YOUR INSTRUCTIONS >> Among the records below, find the lines with the word "belli" and copy them.

RECORDS TO USE >>
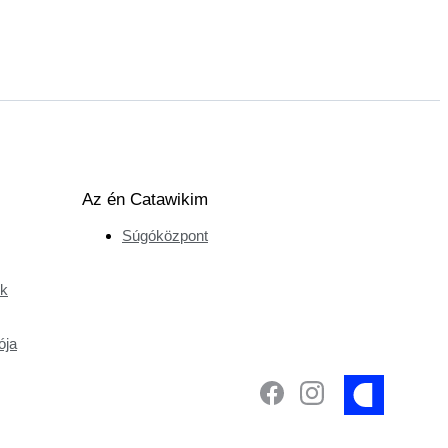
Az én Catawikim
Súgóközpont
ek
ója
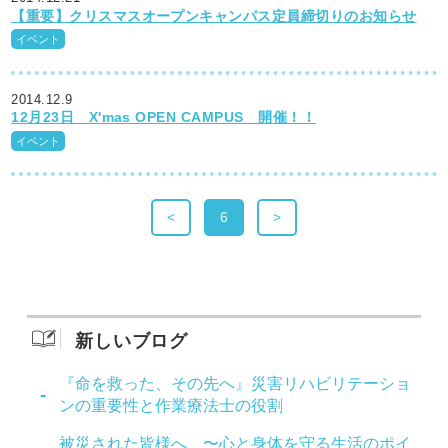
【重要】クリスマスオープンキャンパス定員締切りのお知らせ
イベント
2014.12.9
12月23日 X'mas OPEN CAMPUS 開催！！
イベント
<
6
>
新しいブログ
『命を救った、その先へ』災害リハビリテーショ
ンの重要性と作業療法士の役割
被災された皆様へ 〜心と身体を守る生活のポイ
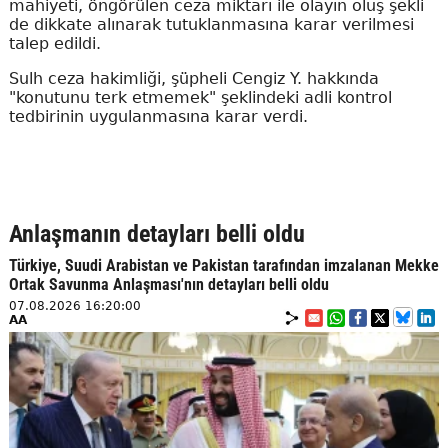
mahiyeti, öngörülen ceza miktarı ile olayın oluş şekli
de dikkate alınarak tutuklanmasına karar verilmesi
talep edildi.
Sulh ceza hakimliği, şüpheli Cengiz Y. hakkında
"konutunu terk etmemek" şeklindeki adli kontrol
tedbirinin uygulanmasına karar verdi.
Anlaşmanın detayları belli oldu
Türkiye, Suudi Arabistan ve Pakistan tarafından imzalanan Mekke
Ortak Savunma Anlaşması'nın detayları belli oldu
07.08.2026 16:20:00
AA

...

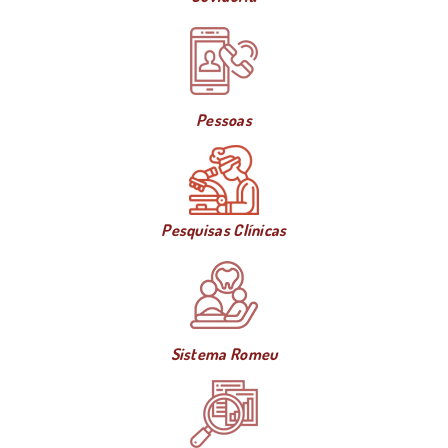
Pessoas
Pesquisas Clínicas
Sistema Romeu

EXPECTED OUTPUT >>
Anlaşmanın detayları belli oldu
Ortak Savunma Anlaşması'nın detayları belli oldu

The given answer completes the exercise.